• What is being asked:
Look through the records below and copy each line that includes the word "مرزبندی".

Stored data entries

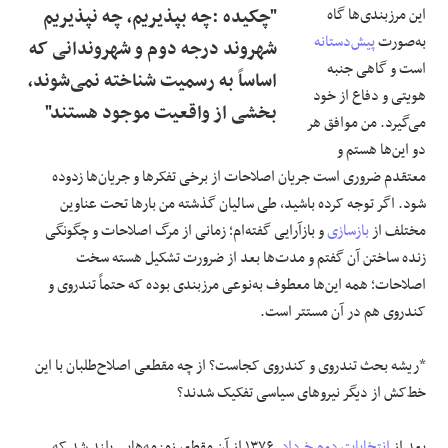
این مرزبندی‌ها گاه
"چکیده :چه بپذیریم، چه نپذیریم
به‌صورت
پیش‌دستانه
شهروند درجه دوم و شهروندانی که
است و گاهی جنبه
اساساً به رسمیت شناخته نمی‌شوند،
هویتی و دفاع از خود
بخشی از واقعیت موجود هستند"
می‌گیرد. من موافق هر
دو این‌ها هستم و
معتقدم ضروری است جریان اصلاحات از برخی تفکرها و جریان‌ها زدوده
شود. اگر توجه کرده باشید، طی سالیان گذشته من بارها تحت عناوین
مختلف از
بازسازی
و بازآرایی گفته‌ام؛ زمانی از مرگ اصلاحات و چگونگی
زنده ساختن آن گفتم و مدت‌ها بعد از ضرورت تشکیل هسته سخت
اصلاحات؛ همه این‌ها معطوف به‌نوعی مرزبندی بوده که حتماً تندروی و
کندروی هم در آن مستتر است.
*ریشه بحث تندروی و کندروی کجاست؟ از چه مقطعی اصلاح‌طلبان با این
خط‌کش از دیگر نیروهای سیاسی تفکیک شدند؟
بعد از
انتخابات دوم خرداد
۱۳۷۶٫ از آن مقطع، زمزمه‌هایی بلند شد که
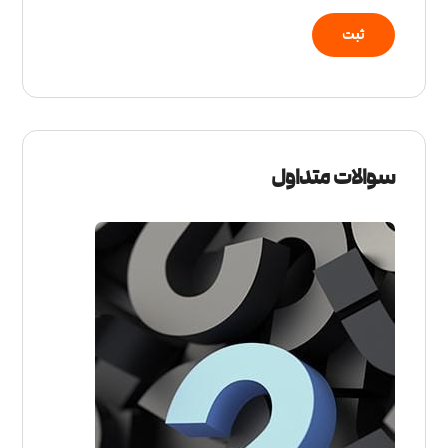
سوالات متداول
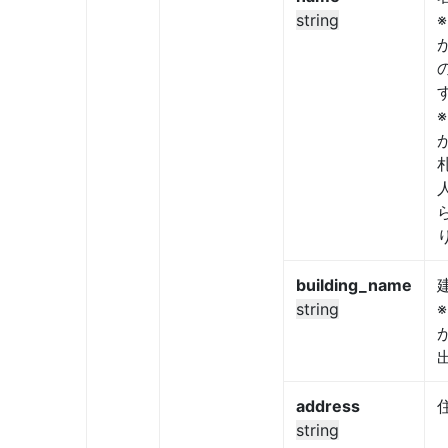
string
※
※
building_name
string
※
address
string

---

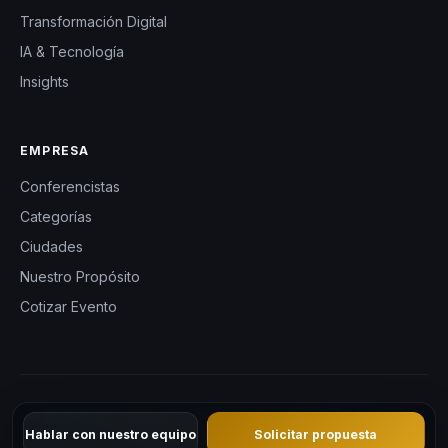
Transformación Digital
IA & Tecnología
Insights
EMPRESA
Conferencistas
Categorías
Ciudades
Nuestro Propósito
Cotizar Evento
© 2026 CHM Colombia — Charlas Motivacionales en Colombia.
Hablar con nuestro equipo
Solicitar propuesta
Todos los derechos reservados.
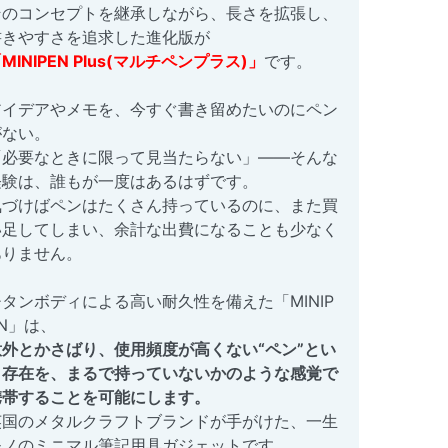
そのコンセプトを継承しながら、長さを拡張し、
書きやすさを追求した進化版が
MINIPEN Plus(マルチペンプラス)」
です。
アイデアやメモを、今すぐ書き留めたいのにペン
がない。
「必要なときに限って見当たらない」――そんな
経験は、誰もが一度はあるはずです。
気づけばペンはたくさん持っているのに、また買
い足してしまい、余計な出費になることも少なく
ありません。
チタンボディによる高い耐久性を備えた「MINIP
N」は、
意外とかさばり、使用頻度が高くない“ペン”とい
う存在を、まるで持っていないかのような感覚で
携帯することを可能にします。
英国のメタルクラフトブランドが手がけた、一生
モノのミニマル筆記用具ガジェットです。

• Result of this exercise:
این مرزبندی‌ها گاه
اصلاحات؛ همه این‌ها معطوف به‌نوعی مرزبندی بوده که حتماً تندروی و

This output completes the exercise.